The high-level model is three independent layers. Layer 1 cannot be disabled from JS. Layer 2 widens specific dimensions per tool, with the resulting elevation visible as a badge before publish. Layer 3 sits in front of the MCP transport.

flowchart TB
    subgraph L1["Layer 1 - Java sandbox (always on)"]
        A1["Class allow / deny<br/>(deny-first)"]
        A2["Resource limits<br/>(statements · timeout)"]
        A3["Helpers gateway<br/>(fetch · safety.fs · safety.parser)"]
        A4["Output masking<br/>(env-backed secrets)"]
    end
    subgraph L2["Layer 2 - Per-tool overrides"]
        B1["SandboxOverrides"] --> B2["Posture calculator"] --> B3["Risk badge<br/>L0 · L3 · L4 · L5"]
    end
    subgraph L3["Layer 3 - MCP transport (opt-in auth)"]
        C1["/mcp, /sse<br/>permitAll by default"] --> C2["add Spring Security<br/>(OAuth2 / API key) to gate"]
    end
    L1 == widens (cannot weaken) ==> L2
    L2 == publishes through ==> L3

What each layer controls, in detail:

Layer Component What it enforces
1 Class allow / deny Deny-first lookup gate (JsToolExecutor.isClassAllowed). Default deny-list covers System / Runtime / Process / ProcessBuilder / Class / reflect / invoke / Thread / ThreadGroup / ClassLoader / ServiceLoader / java.util.spi.*. Default allow-list covers only java.lang/math/time/util/text.* - pure compute.
1 Resource limits max-statements: 500000 via GraalVM ResourceLimits + wall-clock timeout via Future.cancel(true) on a virtual-thread executor.
1 Helpers gateway fetch (SSRF four-layer guard in strict by default), safety.fs (reads bounded to the readable roots, writes to the working directory, both symlink-resolved via toRealPath before the boundary check), safety.parser.{html,xml,csv,yaml}. These are the only network and filesystem paths from JS.
1 Output masking console.log substring-masks env-backed static-variable values before they reach the debug pane or chat tool-call trace. The mask applies to all env-vars surfaced by the secret store below - values exported from the OS-encrypted secret store are still treated as secrets at the log boundary.
1 Secret store at rest The desktop launcher persists tool-side secrets through Electron safeStorage - encrypted by macOS Keychain / Windows DPAPI / libsecret on Linux; the cipherkey never leaves the OS keychain. Secrets are exported as environment variables only to the launched JVM process, never written to YAML or chat history, and the JS-side console.log mask above redacts their resolved values from any tool output. See Desktop App → Use Environment Variables for Keys and Secrets.
2 SandboxOverrides Per-tool widening: networkMode, hostsAllow, fileRead/fileWrite, addAllow/DenyClasses, fsBasePath.
2 Posture calculator SandboxPostureCalculator.compute() - pure function from overrides to RiskLevel.
2 Risk badge L0 baseline · L3 narrow widening · L4 broad widening · L5 critical class re-enabled.
3 MCP transport auth The app SecurityFilterChain is present (for Vaadin and outbound MCP-client OAuth) but /mcp and /sse are permitAll, so the built-in server is unauthenticated by default. Gate it by adding Spring AI MCP Security (OAuth2 resource server / API key) for deployed scenarios.
3 MCP transport Streamable HTTP at /mcp. Binds to all interfaces (0.0.0.0) by default because server.address is unset; set it to 127.0.0.1 to restrict to localhost.

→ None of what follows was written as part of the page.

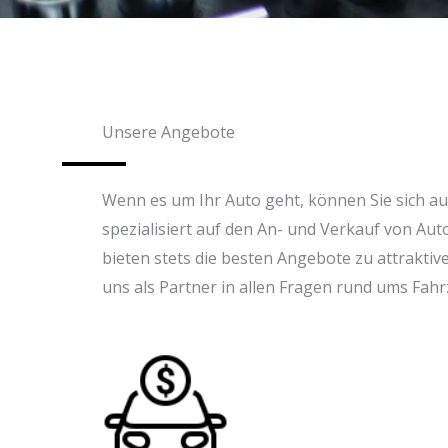
Unsere Angebote
Wenn es um Ihr Auto geht, können Sie sich auf
spezialisiert auf den An- und Verkauf von Au
bieten stets die besten Angebote zu attraktiv
uns als Partner in allen Fragen rund ums Fahr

Layer 1 is fixed code in JsToolExecutor, JsRuntimeGlobals, SafeHttpFetch, and SafeFs. Layer 2 lives in SandboxOverrides per ToolSpec and SandboxPostureCalculator for the badge. Layer 3 is the MCP transport perimeter: the app Spring Security permits /mcp by default (it is wired for Vaadin and outbound MCP-client OAuth), so gating the built-in server is an opt-in you add - independent of the sandbox.

Isolation tiers (deployment trust boundaries) { #isolation-tiers }

The three-layer model above lives entirely inside one JVM process. That is the right boundary for the threats it targets - author accidents and misuse on a single-user machine - but the in-process sandbox is not an adversarial boundary on its own. Where you need a harder one, the whole process nests inside the operating-system and container isolation you already run it under. The sandbox is the innermost tier, not the only one.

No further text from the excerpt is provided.